AIM OF THE TASK ▸ Gather from the material every line that contains the string "Hatay".
####
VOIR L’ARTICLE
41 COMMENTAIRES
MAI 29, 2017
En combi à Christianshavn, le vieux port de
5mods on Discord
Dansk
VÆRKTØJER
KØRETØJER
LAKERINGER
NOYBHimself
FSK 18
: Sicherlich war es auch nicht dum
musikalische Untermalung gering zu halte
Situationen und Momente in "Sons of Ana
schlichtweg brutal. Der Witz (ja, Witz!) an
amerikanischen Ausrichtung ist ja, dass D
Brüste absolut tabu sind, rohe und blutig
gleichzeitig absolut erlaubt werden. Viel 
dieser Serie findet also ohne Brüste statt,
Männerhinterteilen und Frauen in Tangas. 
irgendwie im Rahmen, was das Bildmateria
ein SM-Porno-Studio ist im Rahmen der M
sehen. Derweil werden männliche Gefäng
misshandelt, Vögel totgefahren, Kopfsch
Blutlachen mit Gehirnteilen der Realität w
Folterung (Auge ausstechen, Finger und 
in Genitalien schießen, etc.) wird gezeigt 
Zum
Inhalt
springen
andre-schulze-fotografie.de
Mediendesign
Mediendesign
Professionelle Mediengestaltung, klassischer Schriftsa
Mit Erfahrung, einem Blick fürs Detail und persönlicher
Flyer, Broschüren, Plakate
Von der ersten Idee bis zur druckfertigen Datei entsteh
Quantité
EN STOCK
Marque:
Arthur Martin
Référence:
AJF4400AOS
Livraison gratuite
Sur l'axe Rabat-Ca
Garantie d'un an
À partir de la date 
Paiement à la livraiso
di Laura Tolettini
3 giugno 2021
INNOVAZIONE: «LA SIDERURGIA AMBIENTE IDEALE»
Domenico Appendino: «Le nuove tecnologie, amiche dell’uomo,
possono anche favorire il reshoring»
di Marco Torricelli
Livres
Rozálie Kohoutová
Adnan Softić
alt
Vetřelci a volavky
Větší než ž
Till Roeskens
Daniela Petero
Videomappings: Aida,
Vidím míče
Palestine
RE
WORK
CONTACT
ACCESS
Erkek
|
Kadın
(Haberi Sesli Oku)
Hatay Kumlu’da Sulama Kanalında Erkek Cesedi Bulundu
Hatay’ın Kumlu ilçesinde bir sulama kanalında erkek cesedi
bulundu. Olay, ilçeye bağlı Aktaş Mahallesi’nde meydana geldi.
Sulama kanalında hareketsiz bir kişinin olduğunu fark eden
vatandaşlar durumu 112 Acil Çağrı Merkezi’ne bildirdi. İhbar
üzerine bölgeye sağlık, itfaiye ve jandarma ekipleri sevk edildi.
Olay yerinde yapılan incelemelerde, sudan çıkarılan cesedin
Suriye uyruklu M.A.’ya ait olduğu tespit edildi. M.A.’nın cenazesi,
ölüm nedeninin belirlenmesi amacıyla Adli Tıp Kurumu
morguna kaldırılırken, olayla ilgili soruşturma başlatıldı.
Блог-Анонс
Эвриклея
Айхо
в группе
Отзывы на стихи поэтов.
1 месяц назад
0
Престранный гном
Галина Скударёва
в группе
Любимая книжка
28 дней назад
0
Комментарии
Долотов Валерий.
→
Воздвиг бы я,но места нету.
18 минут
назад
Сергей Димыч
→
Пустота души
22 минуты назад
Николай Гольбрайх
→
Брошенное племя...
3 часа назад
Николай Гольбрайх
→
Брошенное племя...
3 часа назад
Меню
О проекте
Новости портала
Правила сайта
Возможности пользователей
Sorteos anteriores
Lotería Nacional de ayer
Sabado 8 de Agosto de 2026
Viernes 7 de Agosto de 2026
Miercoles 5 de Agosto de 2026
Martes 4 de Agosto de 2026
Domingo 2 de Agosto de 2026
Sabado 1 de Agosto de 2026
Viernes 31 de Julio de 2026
####
THE ANSWER ▸
Hatay Kumlu’da Sulama Kanalında Erkek Cesedi Bulundu
Hatay’ın Kumlu ilçesinde bir sulama kanalında erkek cesedi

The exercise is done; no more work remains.